Currently there are three investigations going on into the future of Long Island Power Authority (LIPA). The first is the Moreland Commission investigation, which caused quite a bit of controversy when it recommended selling all of LIPA’s assets, the electrical transmission, and in how public bond debt would be paid for, or how a privately held utility could afford cost of capital if it had to borrow at 10.7% instead of the 5% that LIPA’s bonds currently enjoyed.  Crain.s New York Business and Bloomberg Newsweek predicted that this would lead to a 20% hike in costs to customers.

The Moreland Commission has held few public meetings, but also claims to have conducted depositions and to have subpoenaed many documents. None of this other investigative work is posted on their website, or at least I couldn’t find it.

The interim Moreland Commission Report compared the current, moot, contract between LIPA and National Grid to privatization.  This is a false comparison. The National Grid contract expires at the end of this year. LIPA engaged in a multiyear, multi-consultant, series of management reviews and crafted a new contract which will begin January 1, 2014. This contract is a dramatic departure from the expiring contract and works on a new collaborative model that will allow for a transition to a fully municipalized LIPA, as the LIPA in-house team gains experience and expertise in directly running the T&D (transmission and delivery) system.

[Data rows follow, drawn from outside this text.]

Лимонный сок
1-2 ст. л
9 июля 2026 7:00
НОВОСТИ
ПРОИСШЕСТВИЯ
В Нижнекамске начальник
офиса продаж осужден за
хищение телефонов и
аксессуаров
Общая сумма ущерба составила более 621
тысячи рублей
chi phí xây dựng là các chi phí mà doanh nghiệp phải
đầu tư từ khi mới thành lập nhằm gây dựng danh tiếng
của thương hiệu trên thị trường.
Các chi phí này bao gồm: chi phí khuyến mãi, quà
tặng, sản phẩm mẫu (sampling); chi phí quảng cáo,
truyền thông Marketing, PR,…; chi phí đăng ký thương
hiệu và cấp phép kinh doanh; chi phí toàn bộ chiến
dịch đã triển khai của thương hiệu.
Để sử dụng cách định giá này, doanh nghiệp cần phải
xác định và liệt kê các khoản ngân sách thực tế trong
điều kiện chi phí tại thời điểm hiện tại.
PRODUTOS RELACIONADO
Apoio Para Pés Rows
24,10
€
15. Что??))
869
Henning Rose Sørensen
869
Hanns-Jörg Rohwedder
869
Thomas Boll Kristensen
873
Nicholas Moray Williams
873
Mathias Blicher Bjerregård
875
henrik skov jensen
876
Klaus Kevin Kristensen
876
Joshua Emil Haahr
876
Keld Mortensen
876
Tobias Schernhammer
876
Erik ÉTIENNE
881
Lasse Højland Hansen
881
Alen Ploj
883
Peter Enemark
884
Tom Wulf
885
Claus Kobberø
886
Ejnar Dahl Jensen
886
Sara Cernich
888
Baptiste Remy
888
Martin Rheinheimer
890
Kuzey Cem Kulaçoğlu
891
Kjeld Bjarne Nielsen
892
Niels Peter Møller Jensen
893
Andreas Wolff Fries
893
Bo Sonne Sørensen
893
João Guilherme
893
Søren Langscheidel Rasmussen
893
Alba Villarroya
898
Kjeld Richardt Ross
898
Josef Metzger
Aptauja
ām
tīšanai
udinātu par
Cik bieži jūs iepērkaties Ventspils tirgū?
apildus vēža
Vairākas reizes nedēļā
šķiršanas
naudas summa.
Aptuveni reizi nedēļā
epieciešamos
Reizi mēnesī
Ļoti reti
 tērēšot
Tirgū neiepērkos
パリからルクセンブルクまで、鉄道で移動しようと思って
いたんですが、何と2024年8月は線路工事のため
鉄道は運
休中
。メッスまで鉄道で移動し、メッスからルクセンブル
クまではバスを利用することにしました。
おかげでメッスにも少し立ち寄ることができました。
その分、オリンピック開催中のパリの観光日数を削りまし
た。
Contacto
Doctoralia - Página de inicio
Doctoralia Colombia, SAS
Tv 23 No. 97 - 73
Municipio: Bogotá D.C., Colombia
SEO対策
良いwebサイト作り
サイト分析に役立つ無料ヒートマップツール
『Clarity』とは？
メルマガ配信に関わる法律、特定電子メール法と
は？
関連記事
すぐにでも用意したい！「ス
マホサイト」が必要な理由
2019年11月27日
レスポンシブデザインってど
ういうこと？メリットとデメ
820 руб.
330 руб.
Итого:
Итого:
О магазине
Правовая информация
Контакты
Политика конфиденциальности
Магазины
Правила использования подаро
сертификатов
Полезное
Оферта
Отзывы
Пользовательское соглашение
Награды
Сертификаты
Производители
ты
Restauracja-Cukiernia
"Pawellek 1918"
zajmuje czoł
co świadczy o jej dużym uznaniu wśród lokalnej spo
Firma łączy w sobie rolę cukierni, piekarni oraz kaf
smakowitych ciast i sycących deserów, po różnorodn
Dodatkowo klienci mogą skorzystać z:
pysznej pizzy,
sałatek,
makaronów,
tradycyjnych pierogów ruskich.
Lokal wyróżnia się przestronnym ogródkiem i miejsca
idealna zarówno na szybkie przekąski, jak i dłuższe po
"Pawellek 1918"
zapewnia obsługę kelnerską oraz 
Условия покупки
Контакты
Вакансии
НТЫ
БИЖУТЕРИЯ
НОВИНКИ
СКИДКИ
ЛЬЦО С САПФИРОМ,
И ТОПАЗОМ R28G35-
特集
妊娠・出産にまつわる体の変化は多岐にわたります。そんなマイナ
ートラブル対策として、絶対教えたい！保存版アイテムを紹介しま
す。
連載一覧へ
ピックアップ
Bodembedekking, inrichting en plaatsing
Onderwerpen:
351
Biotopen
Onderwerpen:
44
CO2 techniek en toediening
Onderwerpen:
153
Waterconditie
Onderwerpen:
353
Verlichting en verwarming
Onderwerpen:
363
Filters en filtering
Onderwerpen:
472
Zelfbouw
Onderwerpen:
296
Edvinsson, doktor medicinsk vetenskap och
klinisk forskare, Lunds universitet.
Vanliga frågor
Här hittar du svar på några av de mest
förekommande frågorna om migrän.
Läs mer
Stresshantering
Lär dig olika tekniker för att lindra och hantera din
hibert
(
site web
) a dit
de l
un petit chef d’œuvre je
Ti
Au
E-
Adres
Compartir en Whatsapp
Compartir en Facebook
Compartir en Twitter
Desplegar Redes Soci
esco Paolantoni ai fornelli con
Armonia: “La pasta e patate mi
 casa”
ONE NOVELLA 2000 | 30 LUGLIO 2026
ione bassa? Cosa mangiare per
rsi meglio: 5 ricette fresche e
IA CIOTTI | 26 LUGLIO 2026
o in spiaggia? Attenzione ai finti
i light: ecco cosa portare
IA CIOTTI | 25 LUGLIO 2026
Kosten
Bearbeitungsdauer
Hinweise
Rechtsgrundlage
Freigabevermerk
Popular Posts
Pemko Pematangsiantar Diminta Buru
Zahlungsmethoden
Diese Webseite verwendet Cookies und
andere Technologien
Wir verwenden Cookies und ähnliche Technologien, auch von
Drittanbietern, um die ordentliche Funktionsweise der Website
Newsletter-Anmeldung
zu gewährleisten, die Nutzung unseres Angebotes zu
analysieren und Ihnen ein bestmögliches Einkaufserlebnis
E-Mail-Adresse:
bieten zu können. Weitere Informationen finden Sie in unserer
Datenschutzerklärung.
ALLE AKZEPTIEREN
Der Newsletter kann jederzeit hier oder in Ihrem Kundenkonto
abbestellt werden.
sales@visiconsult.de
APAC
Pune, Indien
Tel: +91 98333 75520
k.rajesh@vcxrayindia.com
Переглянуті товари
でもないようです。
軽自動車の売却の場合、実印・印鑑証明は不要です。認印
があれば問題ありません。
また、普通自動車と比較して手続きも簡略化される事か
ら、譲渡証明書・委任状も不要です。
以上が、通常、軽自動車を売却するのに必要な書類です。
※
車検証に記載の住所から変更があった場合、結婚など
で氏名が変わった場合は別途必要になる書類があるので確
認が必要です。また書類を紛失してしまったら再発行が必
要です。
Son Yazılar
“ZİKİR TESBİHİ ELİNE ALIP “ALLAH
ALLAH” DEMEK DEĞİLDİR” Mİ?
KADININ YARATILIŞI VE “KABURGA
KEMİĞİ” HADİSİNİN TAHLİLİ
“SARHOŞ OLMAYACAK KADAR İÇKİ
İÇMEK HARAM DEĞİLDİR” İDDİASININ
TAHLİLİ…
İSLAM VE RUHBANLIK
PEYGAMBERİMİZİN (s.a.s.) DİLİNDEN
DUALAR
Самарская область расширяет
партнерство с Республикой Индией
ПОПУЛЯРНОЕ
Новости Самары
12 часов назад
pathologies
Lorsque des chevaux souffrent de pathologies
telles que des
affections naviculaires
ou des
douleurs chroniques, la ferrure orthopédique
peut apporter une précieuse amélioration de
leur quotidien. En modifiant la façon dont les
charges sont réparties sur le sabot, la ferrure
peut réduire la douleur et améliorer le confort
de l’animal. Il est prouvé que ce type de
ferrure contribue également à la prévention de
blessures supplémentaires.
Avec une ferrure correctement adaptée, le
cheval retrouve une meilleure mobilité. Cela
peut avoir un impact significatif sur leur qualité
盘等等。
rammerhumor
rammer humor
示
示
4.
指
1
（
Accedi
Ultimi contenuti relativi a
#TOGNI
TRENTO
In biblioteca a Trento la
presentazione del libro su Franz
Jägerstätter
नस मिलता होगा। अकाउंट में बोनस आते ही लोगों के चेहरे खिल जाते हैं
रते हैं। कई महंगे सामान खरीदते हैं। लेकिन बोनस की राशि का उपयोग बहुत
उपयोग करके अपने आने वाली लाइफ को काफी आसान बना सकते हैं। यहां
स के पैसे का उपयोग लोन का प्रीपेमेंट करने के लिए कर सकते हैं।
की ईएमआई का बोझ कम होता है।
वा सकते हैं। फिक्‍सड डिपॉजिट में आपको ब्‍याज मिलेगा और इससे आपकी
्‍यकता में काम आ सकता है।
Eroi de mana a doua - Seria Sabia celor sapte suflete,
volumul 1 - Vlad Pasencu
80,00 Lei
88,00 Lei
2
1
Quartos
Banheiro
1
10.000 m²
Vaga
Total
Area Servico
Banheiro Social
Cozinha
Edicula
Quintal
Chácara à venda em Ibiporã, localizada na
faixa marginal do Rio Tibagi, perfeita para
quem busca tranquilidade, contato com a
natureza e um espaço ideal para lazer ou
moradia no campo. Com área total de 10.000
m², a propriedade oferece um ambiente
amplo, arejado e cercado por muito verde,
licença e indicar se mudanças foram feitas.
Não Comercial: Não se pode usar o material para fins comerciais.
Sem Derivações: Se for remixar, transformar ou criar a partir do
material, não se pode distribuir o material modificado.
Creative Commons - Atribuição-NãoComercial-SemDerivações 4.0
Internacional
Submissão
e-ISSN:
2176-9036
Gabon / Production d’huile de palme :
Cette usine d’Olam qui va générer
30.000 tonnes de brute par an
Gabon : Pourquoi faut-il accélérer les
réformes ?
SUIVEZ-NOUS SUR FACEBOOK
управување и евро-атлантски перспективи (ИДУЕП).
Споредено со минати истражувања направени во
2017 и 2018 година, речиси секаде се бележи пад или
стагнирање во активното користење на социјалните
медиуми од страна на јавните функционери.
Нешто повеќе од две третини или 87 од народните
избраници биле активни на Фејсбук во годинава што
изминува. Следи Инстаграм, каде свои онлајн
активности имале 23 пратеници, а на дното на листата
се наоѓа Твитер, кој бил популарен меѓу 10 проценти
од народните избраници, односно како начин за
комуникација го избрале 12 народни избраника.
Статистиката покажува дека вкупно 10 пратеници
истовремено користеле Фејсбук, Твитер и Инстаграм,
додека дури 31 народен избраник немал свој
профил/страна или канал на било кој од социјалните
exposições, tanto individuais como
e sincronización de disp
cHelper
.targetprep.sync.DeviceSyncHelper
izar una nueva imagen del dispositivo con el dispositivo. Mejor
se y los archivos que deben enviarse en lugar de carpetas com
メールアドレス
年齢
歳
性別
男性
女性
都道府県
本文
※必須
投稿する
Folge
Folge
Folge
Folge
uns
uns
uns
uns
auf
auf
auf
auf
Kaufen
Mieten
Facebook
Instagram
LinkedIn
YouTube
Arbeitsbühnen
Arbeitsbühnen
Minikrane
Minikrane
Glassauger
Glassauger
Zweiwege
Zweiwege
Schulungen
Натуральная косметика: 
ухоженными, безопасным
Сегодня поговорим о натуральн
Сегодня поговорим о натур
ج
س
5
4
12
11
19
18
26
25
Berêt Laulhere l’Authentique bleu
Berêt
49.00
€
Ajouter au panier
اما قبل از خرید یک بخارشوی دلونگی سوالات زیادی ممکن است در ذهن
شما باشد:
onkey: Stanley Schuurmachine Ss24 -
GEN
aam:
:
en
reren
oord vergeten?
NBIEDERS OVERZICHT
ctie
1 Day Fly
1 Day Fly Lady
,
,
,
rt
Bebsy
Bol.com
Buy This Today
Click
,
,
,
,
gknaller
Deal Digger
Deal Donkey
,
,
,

The new business model is called ServCo, and its financial incentives align the new operator with the ratepayer’s interests.

LIPA then put that ServCo contract out for competitive bid via an RFP (request for protocol) process.  Ninety electric companies bid. The winner was PSEG, which is currently ranked second in the Eastern United Sates for customer satisfaction from J. D. Powers & Assoc.  PSEG is also in the second year of a two year transition contract that terminates January 1, 2014, when PSEG is slated to take over operation of the system.

You would think that if Moreland were investigating the future of LIPA, they would be comparing the soon-to-begin new contract against all other possible alternatives, wouldn’t you? Yet when asked about the specifics of the new contract in a recent New York State Senate hearing, the Executive Director of the Mooreland Commission could not answer the question and deferred to a representative of the New York State Power Authority (NYPA).

This brings me to the other two non-transparent investigations.

Over the years, LIPA has hired a number of consulting firms to come in and diagnose what was going wrong with its management of the various private companies that were operating the T&D system for LIPA and to suggest alternative business models that might be an improvement. All but one of those consultants rejected privatization out of hand as too costly to the consumer. One consultant, Lazard, did not reject any model, they merely stated that they did not have enough information to make a recommendation.  See, Lazard Report, Section 5 “Recommendations” page 71, et seq (page 87 et seq in the pdf).

So, as you may have guessed, New York has now given Lazard a contract to find out if any private entity wants to buy LIPA’s T&D system and to evaluate the cost and benefits of that. This process has been entirely out of public view. I have no clue what they are looking at, or what they might be willfully ignoring.

This brings us to the third non-transparent investigation. According to the testimony of its CEO, NYPA is also doing a crosscheck investigation of the Lazard investigation.

Sounds pretty impressive, eh? They would know all about the new PSEG ServCo contract, right? Wrong.

When the Moreland Commission representative punted on the question about what was in the new PSEG ServCo contract, she punted to the person who is directly heading the NYPA cross investigation, the guy who should be an expert since he’s doing all this modeling and stress testing. Seems logical? He actually answered the question, but got the answer wrong.

In point of fact, there is no cost to LIPA to get out of its contract with PSEG other than paying up the regular monthly billing already incurred and any pass-through cost associated with winding down.  There is a link to the contract here; the relevant provisions begin on page  42 (pdf page 51) Section 7.4(B) and (C) and Section 7.5. In fact, in a later panel the representative of PSEG sets that record straight.

So, we have three non-transparent investigations. We have no idea what they are examining, yet we are supposed to rely on their conclusions. The only clue we have to date is the interim report from the Moreland Commission which made it clear that they were comparing the expiring, moot, national Grid contract to the alternatives. And we also have the shadows on the wall. It’s pretty obvious that none of these investigators has working knowledge of the ServCo contract, nor do they seem to be aware that it departs dramatically from the prior contract in how the economic incentives are aligned to increase customer satisfaction with the service they receive. Nor do any of the investigations seem to be dealing with the economic realities of increased borrowing cost and loss of tax-free status by a private owner. There is also the issue of access to FEMA funds.

Last note, there is a lot of conflating the terms “rate increase” with cost to consumers. You can freeze the rates for all eternity if you want, but that does not mean that the bill to the consumer won’t go through the roof. The increased costs can, and likely will, be in the form of a surcharge added on top of those frozen rates.